En Italie, le personnel administratif, technique et auxiliaire des établissements d'enseignement public est recruté par des contrats à durée déterminée (CDD) pour pourvoir temporairement des postes vacants. Or, ce personnel ne peut être titularisé sur ces mêmes postes que par des concours dont l’organisation ne suit pas un calendrier précis et qui sont réservés aux agents pouvant justifier au moins deux ans d'expérience sous ce type de contrat.
La Commission européenne a saisi la CJUE, estimant que ce système est incompatible avec le droit de l’UE, qui prévoit des limitations à l'utilisation des CDD et privilégie les procédures de recrutement permanent (clause 5 de l'accord-cadre).
La Cour de justice fait droit au recours de la Commission.

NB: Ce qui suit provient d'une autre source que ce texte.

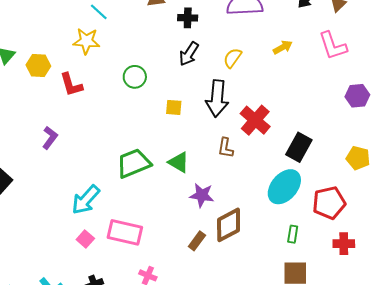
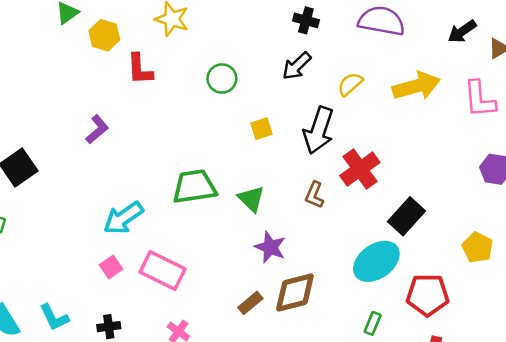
yellow arrow: (283, 47) -> (416, 86), size x1.8
yellow square: (174, 107) -> (262, 129), turned -36

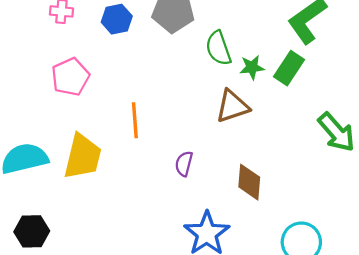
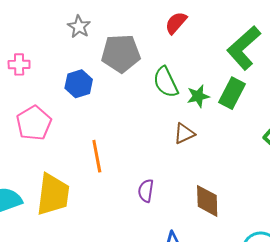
blue hexagon: (117, 19) -> (79, 84), moved
brown triangle: (232, 106) -> (184, 134), size x0.7

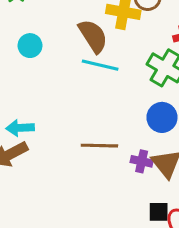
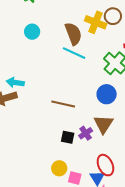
purple cross: (142, 161) -> (86, 133), moved, turned 32
black square: (159, 212) -> (68, 137), moved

Elle observe que le cadre réglementaire italien ne fixe aucune durée maximale ni aucun nombre maximal de contrats temporaires pour le personnel visé. En outre, l’Italie ne peut pas se prévaloir d’un besoin de flexibilité, puisque la réglementation italienne ne fait pas état de circonstances précises et concrètes qui justifieraient l’utilisation de contrats CDD successifs et garantiraient que ces contrats répondent effectivement à un tel besoin de flexibilité.
Par ailleurs, le juge européen est d'avis que l'exigence selon laquelle, pour être régularisé par voie de concours, un membre du personnel doit prouver deux ans d'ancienneté en contrat CDD, favorise le recours à ce type de contrats alors qu'ils répondent à un besoin permanent et durable. Et l'organisation de concours, dans un passé récent, n'est pas susceptible de prévenir les abus résultant du recours à des contrats CDD successifs, en raison du caractère ponctuel et imprévisible de la tenue des concours.